L’appel de la force ?

Au milieu de titres médiocres, brûlés par des étapes de développement écourtées, brille Star Wars Arcade. Portage du titre éponyme tournant sur Model 1, il fût réalisé par la branche Sega Interactive Development Division (SIDD) en novembre 94. L’enjeu de taille, était de procéder à une conversion sur périphérique en quatre mois seulement. Le directeur technique Christopher Warner estime le défi à la portée du studio. L’ingénieur informatique possède une grande expérience dans l’élaboration d’un moteur de jeux sur Megadrive et est à l’origine de la création du polygon engine dédié au 32X.

 

Problème, l’architecture technique de la carte d’arcade Model 1 est fondamentalement différente de celle du 32X. Le jeu d’instruction de la version arcade repose sur le Motorola 68000 et SH2 pour l’extension de la Megadrive. Un portage brut est écarté au profit d’une réécriture du code de programmation conforme à la configuration du périphérique. Et ce, malgré l’échéance imposée de quatre mois. D’autant que le directeur technique dispose d’un kit de développement 32X encore instable, d’une taille approchant celle d’un petit réfrigérateur. Souvent, la température de celui-ci grimpait rapidement pour devenir gênante pour peu que l’on dispose de son poste de travail à proximité.

La plus grande difficulté rencontrée par C. Warner fût d’éprouver la capacité du polygon engine à soutenir la comparaison avec le référent arcade. Ce dernier s’enferme deux longs mois à trouver trucs et astuces afin d’optimiser les ressources de son moteur 3D. C’est avec l’aide de son homologue Rod Nakamoto qui met au poing une technique de programmation dîtes de rastérisation des polygones, méthode d’affichage empruntée aux jeux PC. Les programmeurs passent de longues heures à jouer à la borne dépêchée par Sega dans leur bureau, leur donnant ainsi un élément de comparaison déterminant alors que les outils de développement étaient lacunaires.
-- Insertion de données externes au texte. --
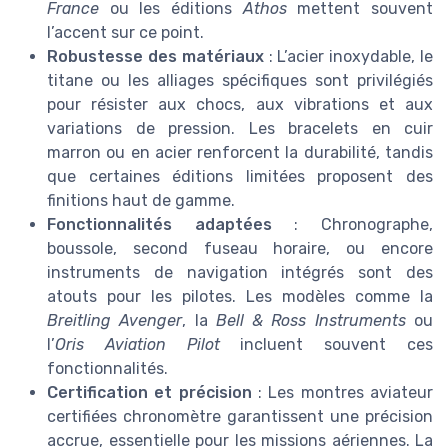
France
ou les éditions
Athos
mettent souvent
l’accent sur ce point.
Robustesse des matériaux
: L’acier inoxydable, le
titane ou les alliages spécifiques sont privilégiés
pour résister aux chocs, aux vibrations et aux
variations de pression. Les bracelets en cuir
marron ou en acier renforcent la durabilité, tandis
que certaines éditions limitées proposent des
finitions haut de gamme.
Fonctionnalités adaptées
: Chronographe,
boussole, second fuseau horaire, ou encore
instruments de navigation intégrés sont des
atouts pour les pilotes. Les modèles comme la
Breitling Avenger
, la
Bell & Ross Instruments
ou
l’
Oris Aviation Pilot
incluent souvent ces
fonctionnalités.
Certification et précision
: Les montres aviateur
certifiées chronomètre garantissent une précision
accrue, essentielle pour les missions aériennes. La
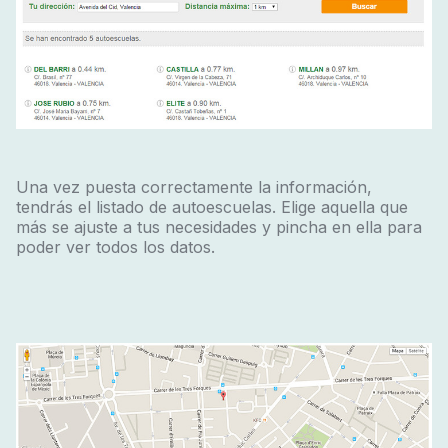
Una vez puesta correctamente la información,
tendrás el listado de autoescuelas. Elige aquella que
más se ajuste a tus necesidades y pincha en ella para
poder ver todos los datos.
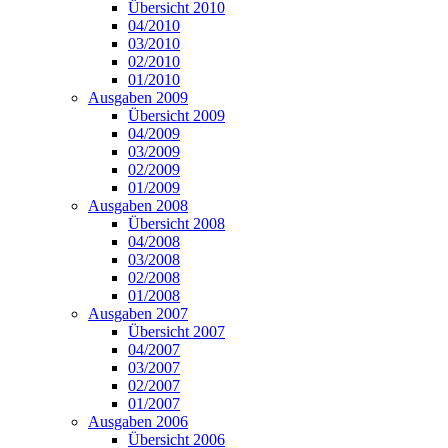
Übersicht 2010
04/2010
03/2010
02/2010
01/2010
Ausgaben 2009
Übersicht 2009
04/2009
03/2009
02/2009
01/2009
Ausgaben 2008
Übersicht 2008
04/2008
03/2008
02/2008
01/2008
Ausgaben 2007
Übersicht 2007
04/2007
03/2007
02/2007
01/2007
Ausgaben 2006
Übersicht 2006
Star Wars Arcade était la marque d’une rupture technologique décisive dans l’appréhension artistique des jeux de salon de Sega. Les créatifs devaient se familiariser rapidement avec les nouveaux logiciels graphiques tels que Deluxe Paint (Electronic Arts). Après quatre mois de développement marathon sur un kit de développement non finalisé, le jeu est fin prêt pour novembre 1994. Le succès commercial est au rendez-vous, le ratio 32X/SWA est de 1:1, du jamais vu. Un véritable system seller contribuant grandement à la vente de 600 000 exemplaires de 32X en janvier 95, propulsant ainsi la part de marché hardware du constructeur à 58% sur le sol nord-américain.